ACTIVITY |
Go through the entries below. Copy out every line that contains "Server".

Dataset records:
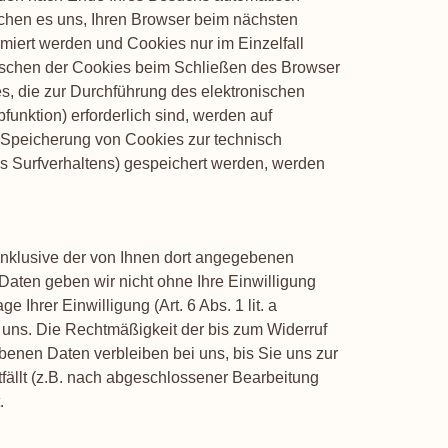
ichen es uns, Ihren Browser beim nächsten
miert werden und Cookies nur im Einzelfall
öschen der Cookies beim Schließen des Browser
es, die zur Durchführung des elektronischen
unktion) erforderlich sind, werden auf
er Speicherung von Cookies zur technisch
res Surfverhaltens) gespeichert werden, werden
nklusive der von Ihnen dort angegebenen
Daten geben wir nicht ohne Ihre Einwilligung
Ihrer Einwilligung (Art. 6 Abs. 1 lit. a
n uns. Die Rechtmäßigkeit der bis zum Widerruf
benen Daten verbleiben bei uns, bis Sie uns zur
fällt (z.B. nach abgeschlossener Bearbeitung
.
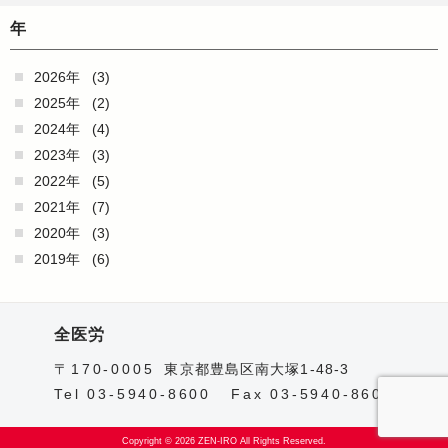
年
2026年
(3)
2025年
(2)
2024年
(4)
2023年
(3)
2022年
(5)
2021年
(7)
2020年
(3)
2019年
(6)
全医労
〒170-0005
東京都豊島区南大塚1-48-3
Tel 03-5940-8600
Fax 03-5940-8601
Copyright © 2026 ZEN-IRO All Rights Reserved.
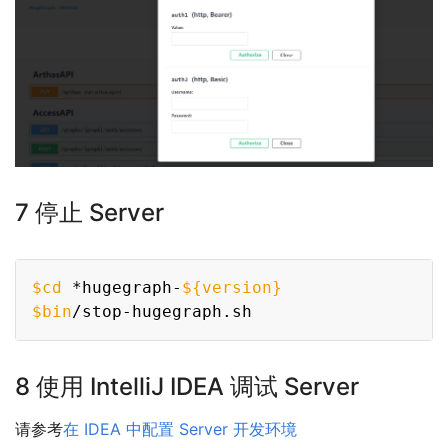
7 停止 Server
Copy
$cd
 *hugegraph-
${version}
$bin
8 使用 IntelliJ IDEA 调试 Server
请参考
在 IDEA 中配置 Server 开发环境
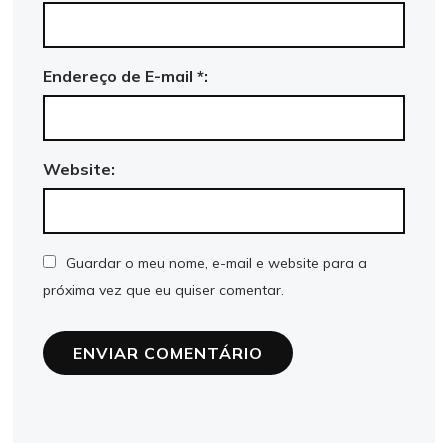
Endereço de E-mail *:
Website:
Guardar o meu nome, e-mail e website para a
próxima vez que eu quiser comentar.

==

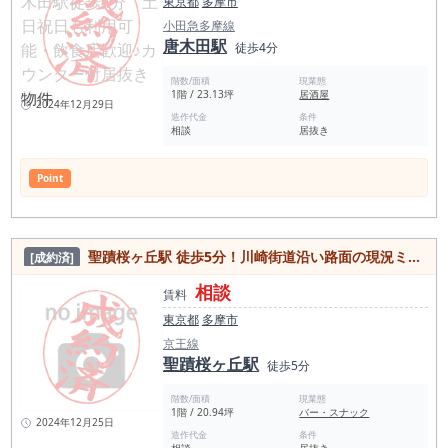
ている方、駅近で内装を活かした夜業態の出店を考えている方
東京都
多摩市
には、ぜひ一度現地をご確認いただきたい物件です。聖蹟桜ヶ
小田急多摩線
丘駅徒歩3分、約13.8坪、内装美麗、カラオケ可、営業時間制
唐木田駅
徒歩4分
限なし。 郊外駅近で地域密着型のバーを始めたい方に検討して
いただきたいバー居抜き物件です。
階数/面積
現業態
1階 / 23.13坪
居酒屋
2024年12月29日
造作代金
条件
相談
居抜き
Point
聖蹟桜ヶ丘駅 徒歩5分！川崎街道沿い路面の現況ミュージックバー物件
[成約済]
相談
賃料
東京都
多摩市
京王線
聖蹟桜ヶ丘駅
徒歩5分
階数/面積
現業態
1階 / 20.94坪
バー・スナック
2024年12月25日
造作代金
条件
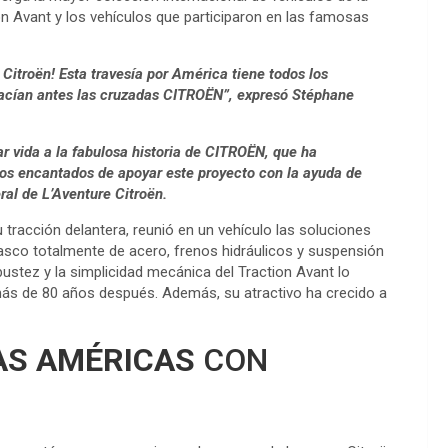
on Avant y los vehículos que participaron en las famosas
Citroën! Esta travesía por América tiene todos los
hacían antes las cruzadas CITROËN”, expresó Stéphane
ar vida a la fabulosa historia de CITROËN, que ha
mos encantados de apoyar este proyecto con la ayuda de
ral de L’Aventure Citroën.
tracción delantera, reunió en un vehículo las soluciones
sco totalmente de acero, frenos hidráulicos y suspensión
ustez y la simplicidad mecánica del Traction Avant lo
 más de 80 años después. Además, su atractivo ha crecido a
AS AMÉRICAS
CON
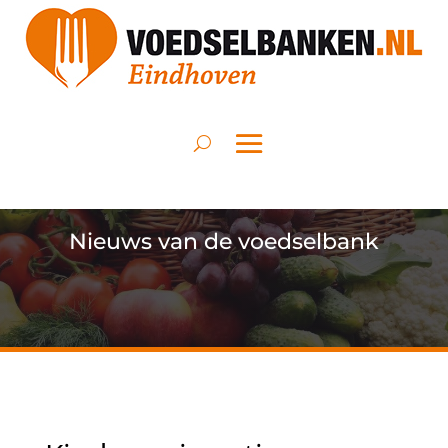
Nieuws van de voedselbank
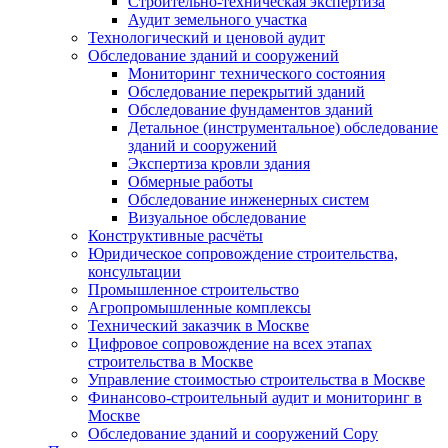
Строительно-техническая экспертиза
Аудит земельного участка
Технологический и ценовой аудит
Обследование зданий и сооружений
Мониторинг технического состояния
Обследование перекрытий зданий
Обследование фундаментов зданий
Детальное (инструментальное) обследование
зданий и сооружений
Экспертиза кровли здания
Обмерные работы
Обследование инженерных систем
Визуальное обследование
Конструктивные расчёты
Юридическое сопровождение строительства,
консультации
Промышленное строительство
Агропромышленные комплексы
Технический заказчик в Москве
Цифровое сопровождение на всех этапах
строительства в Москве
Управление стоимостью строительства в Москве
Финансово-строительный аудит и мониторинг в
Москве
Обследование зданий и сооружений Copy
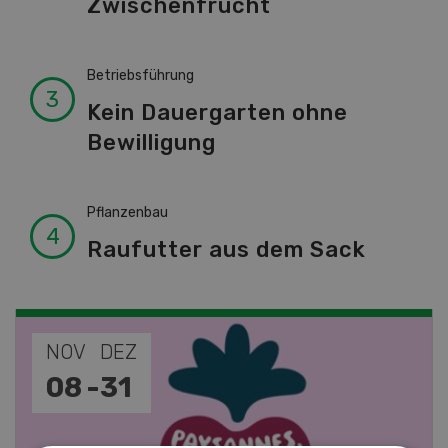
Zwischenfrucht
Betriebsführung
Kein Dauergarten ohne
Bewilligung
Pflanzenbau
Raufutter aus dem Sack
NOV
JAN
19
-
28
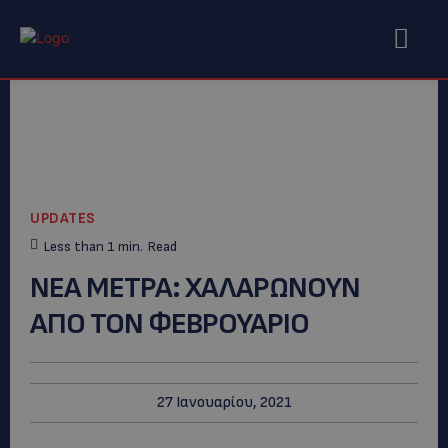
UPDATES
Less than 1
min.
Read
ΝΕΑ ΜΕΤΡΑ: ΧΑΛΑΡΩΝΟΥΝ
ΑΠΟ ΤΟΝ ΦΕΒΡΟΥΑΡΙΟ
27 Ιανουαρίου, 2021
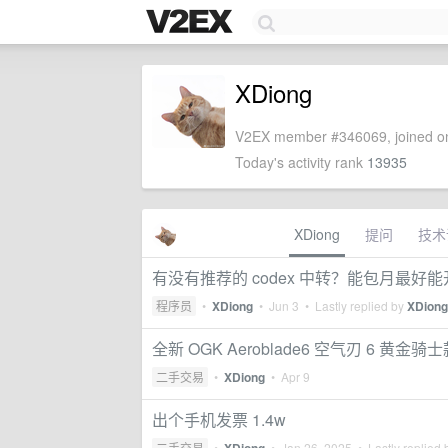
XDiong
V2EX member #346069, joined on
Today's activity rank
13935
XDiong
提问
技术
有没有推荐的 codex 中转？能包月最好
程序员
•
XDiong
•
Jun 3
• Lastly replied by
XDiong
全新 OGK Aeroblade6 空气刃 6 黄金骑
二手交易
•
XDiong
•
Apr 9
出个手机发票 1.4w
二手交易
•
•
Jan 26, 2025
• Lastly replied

REPLY TO THE TASK |
7 停止 Server
8 使用 IntelliJ IDEA 调试 Server
在 IDEA 中配置 Server 开发环境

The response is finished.